Class of green algae

The Chlorophyceae, also known as chlorophycean algae, are one of the classes of green algae, within the phylum Chlorophyta. They are a large assemblage of mostly freshwater and terrestrial organisms; many members are important primary producers in the ecosystems they inhabit. Their body plans are diverse and range from single flagellated or non-flagellated cells to colonies or filaments of cells.
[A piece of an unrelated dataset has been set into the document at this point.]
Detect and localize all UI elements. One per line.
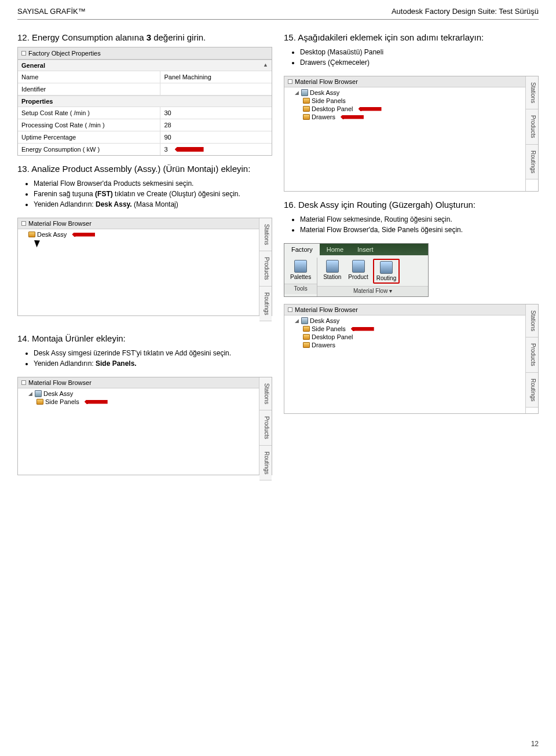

The class Chlorophyceae has been distinguished on the basis of ultrastructural morphology; molecular traits are also being used to classify taxa within the class.

==Description==
Chlorophycean algae are eukaryotic organisms composed of cells which occur in a variety of forms. Depending on the species, Chlorophyceae can grow unicellular (e.g. Chlamydomonas), colonial (e.g. Volvox), coenocytic (e.g. Characiosiphon), or filamentous (e.g. Chaetophora). In their vegetative state, some members have flagella while others produce them only in reproductive stages; still others never produce flagella.

===Chloroplasts===
Chlorophycean algae have chloroplasts and nearly all members are photosynthetic. There are a few exceptions, such as Polytoma, which have plastids that have lost the ability to photosynthesize. They are usually green due to the presence of chlorophyll a and b; they can also contain the pigment beta-carotene. Chloroplasts are diverse in morphology and include many forms, including, cup-shaped (e.g. Chlamydomonas), or axial, or parietal and reticulate (e.g. Oedogonium).
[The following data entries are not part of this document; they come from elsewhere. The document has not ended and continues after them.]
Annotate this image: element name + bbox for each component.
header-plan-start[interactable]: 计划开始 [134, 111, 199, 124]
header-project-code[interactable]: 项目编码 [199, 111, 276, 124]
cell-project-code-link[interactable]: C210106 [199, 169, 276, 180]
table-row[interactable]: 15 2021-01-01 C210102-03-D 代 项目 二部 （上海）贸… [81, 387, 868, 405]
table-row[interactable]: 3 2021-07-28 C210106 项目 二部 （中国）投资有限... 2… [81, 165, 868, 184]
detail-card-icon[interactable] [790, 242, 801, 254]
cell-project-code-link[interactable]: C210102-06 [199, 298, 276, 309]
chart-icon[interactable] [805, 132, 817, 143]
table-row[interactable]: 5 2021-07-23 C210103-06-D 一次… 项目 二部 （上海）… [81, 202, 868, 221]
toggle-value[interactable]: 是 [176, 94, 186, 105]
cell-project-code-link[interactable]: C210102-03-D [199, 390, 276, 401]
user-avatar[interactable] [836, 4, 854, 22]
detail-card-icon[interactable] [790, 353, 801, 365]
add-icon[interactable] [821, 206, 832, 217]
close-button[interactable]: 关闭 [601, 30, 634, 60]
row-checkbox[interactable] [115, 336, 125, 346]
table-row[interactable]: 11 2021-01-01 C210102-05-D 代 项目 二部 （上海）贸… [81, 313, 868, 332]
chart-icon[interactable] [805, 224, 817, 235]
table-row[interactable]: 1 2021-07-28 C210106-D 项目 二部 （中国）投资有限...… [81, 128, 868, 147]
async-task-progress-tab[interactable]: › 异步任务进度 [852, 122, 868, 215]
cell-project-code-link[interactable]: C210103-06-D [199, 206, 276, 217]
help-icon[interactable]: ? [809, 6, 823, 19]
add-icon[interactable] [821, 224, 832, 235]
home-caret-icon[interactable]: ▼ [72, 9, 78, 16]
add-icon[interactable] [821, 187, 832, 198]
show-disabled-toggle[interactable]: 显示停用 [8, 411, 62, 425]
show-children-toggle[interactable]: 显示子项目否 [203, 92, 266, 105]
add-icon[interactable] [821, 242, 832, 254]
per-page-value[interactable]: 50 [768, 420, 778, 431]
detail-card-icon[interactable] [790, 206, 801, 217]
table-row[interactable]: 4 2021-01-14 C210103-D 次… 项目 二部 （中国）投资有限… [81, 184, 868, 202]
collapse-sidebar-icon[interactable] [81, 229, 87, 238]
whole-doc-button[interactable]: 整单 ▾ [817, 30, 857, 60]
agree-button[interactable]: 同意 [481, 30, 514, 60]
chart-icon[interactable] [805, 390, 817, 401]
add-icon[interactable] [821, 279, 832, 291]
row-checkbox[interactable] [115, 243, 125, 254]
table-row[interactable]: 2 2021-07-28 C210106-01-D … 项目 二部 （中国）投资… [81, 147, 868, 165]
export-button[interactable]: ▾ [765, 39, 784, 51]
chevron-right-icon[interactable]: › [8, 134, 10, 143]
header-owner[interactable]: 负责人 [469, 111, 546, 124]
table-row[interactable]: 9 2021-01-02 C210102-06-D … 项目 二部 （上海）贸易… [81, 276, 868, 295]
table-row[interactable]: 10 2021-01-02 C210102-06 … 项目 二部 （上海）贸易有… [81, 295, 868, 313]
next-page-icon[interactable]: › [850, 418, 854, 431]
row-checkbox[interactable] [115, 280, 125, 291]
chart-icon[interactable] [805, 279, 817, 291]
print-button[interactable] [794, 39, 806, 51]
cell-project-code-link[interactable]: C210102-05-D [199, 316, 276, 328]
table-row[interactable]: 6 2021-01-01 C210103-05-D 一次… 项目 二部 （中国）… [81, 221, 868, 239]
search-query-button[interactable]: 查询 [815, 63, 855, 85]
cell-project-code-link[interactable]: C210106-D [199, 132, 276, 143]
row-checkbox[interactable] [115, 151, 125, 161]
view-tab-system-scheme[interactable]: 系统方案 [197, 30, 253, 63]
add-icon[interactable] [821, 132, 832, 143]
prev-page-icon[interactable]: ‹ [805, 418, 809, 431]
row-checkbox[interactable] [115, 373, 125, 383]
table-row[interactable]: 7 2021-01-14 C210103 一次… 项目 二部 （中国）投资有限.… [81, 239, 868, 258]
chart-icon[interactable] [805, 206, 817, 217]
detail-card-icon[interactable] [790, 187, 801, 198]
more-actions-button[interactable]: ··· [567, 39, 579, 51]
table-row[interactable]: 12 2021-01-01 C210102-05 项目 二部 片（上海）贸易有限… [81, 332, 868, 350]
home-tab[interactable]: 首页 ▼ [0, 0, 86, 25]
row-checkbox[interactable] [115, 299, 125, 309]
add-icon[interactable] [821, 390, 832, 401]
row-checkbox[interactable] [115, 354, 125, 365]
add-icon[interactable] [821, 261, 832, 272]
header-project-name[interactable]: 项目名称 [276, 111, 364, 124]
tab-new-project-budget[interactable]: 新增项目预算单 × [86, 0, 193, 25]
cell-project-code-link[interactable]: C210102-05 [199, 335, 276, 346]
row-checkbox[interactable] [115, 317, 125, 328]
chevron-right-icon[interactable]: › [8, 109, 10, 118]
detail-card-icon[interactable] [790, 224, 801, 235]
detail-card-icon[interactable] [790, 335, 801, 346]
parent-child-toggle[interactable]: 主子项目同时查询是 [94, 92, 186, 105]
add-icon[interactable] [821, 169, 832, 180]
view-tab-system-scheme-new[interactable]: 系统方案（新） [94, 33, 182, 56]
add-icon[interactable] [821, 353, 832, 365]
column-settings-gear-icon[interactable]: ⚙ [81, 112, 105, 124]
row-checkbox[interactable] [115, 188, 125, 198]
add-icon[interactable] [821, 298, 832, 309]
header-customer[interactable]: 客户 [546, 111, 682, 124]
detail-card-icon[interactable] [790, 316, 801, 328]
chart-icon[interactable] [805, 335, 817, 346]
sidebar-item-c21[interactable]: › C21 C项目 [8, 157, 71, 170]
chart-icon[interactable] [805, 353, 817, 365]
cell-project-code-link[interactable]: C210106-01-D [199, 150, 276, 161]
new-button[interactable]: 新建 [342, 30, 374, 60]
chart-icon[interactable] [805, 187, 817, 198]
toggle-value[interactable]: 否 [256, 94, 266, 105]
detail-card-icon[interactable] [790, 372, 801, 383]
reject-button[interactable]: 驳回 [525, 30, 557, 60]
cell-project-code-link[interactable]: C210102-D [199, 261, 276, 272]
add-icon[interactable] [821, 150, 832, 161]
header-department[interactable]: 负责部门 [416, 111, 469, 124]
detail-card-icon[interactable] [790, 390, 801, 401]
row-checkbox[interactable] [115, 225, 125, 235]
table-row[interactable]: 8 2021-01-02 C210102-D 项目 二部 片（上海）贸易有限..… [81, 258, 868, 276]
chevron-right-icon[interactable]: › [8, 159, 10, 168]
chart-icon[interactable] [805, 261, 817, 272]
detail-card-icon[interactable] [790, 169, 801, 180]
In many species, there may be one or more storage bodies called pyrenoids (central proteinaceous body covered with a starch sheath) that are localised around the chloroplast. Some algae may also store food in the form of oil droplets. The inner cell wall layer is made of cellulose and the outer layer of pectose.

===Ultrastructure===
Cells of Chlorophyceae usually have two or four flagella, but in some cases may have numerous flagella. The flagella emerge from the apex of the cell, and are connected to the nucleus via rhizoplasts. The arrangement of flagella may be in one of two configurations, termed CW ("clockwise") or DO ("directly opposed"). In the CW configuration, the basal bodies are arranged clockwise in the 1–7 o'clock position. In the DO configuration, the basal bodies are arranged in 12–6 o'clock. Taxa with the CW arrangement and DO arrangement correspond to two different clades, roughly corresponding to the orders Chlamydomonadales and Sphaeropleales, respectively.

A combination of ultrastructural features are characteristic of the Chlorophyceae. These include: closed mitosis, the telophase spindle collapsing before cytokinesis, and a system of microtubules called a phycoplast running parallel to the plane of cytokinesis.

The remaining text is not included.